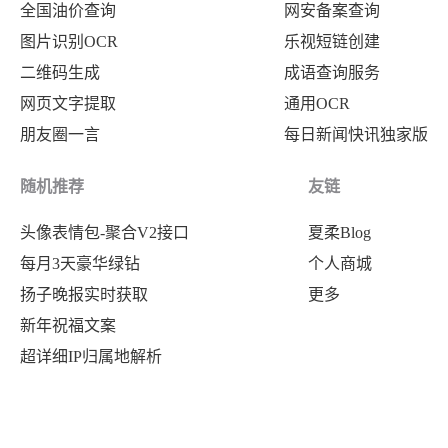
全国油价查询
网安备案查询
图片识别OCR
乐视短链创建
二维码生成
成语查询服务
网页文字提取
通用OCR
朋友圈一言
每日新闻快讯独家版
随机推荐
友链
头像表情包-聚合V2接口
夏柔Blog
每月3天豪华绿钻
个人商城
扬子晚报实时获取
更多
新年祝福文案
超详细IP归属地解析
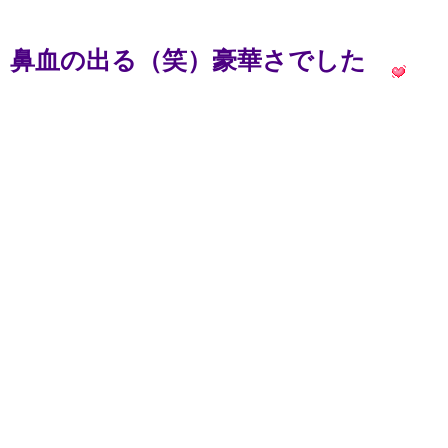
鼻血の出る（笑）豪華さでした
================================
### WORK TO COMPLETE
With the pictures removed, the entries above should be transcribed exactly.

### RESPONSE FOR THIS EXERCISE
全国油价查询
网安备案查询
图片识别OCR
乐视短链创建
二维码生成
成语查询服务
网页文字提取
通用OCR
朋友圈一言
每日新闻快讯独家版
随机推荐
友链
头像表情包-聚合V2接口
夏柔Blog
每月3天豪华绿钻
个人商城
扬子晚报实时获取
更多
新年祝福文案
超详细IP归属地解析
鼻血の出る（笑）豪華さでした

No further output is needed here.